Mostly Autumn’s set was going to be a hard act to follow, and the task fell to Norwegian metal act Jorn, fronted by Jorn Lande. Yes, the whole thing was as melodramatic as hell, and yes the songwriting did sound a bit too close to that of the late, great Ronnie Dio for comfort, but Jorn still put on a great show. At a time when a lot of metal bands are fronted by either cookie monsters or opera-trained sopranos, it was good to hear a top-class old-school hard rock vocalist. Though we could have done without the Tufnelesque solo spot from his guitarist; somebody needs to tell him it’s 2014, not 1982!

Headliners Wishbone Ash are one of those classic rock veteran bands down to one original member: guitarist Andy Powell. Weilding his signature Flying V he led the band through a mix of standards from their early heyday and newer blues-rock workouts. While it might have been nice to have heard more of their highly melodic 70s material, they kept, perhaps wisely, to the songs that Andy Powell could do justice to vocally. The emphasis was instead more on the twin lead guitars, with highlights including “Engine Overheat” and the epic “Phoenix”. Even though they were nowhere near the best band of the day, that was more a reflection on the strength of the rest of the bill, and it was still an enjoyable performance.

Andy Powell, Wishbone Ash, by Tim HallAndy Powell of Wishbone Ash

And so ended the eleventh Cambridge Rock Festival.

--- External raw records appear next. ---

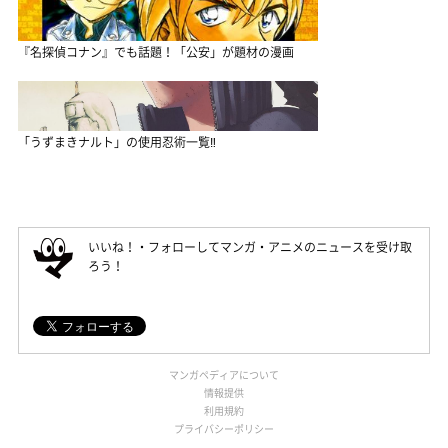
『名探偵コナン』でも話題！「公安」が題材の漫画
「うずまきナルト」の使用忍術一覧‼
いいね！・フォローしてマンガ・アニメのニュースを受け取
ろう！
マンガペディアについて
情報提供
利用規約
プライバシーポリシー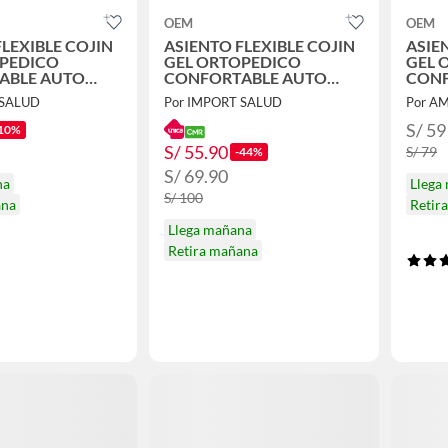
OEM
OEM
FLEXIBLE COJIN
ASIENTO FLEXIBLE COJIN
ASIE
OPEDICO
GEL ORTOPEDICO
GEL 
ABLE AUTO
CONFORTABLE AUTO
CONF
CASA
OFICINA CASA
OFIC
 SALUD
Por IMPORT SALUD
Por A
S/ 59
10%
S/ 55.90
S/ 79
-44%
S/ 69.90
na
Llega
S/ 100
ana
Retir
Llega mañana
Retira mañana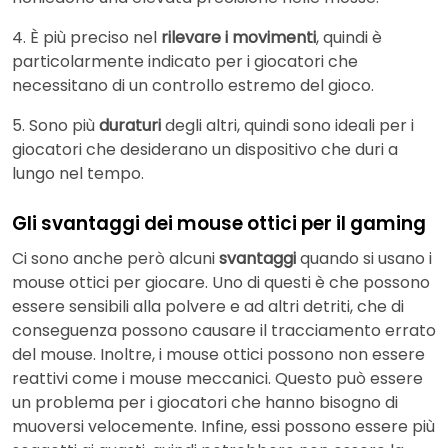
4. È più preciso nel
rilevare i movimenti
, quindi è
particolarmente indicato per i giocatori che
necessitano di un controllo estremo del gioco.
5. Sono più
duraturi
degli altri, quindi sono ideali per i
giocatori che desiderano un dispositivo che duri a
lungo nel tempo.
Gli svantaggi dei mouse ottici per il gaming
Ci sono anche però alcuni
svantaggi
quando si usano i
mouse ottici per giocare. Uno di questi è che possono
essere sensibili alla polvere e ad altri detriti, che di
conseguenza possono causare il tracciamento errato
del mouse. Inoltre, i mouse ottici possono non essere
reattivi come i mouse meccanici. Questo può essere
un problema per i giocatori che hanno bisogno di
muoversi velocemente. Infine, essi possono essere più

As is often the case, the veteran acts topping the bill pulled in the punters while the newer acts lower down the bill ended up giving the best performances. One can’t help wondering if the festival might have worked better for those attending the whole weekend if the acts had been mixed up a little more rather than having separate blues, rock and prog days.

On the other hand, that format may have sold more individual day tickets. Indeed, I was told that the Thursday night sold out, with many people coming to hear the tribute acts. That, in turn, subsidises the rest of the festival.

And finally : beer! CRF began life as a beer festival, and was called the RockandBeerFest until a few years back. But real ale is still a major part of what the whole thing is about, and an awful lot of brew was drunk over the course of the weekend.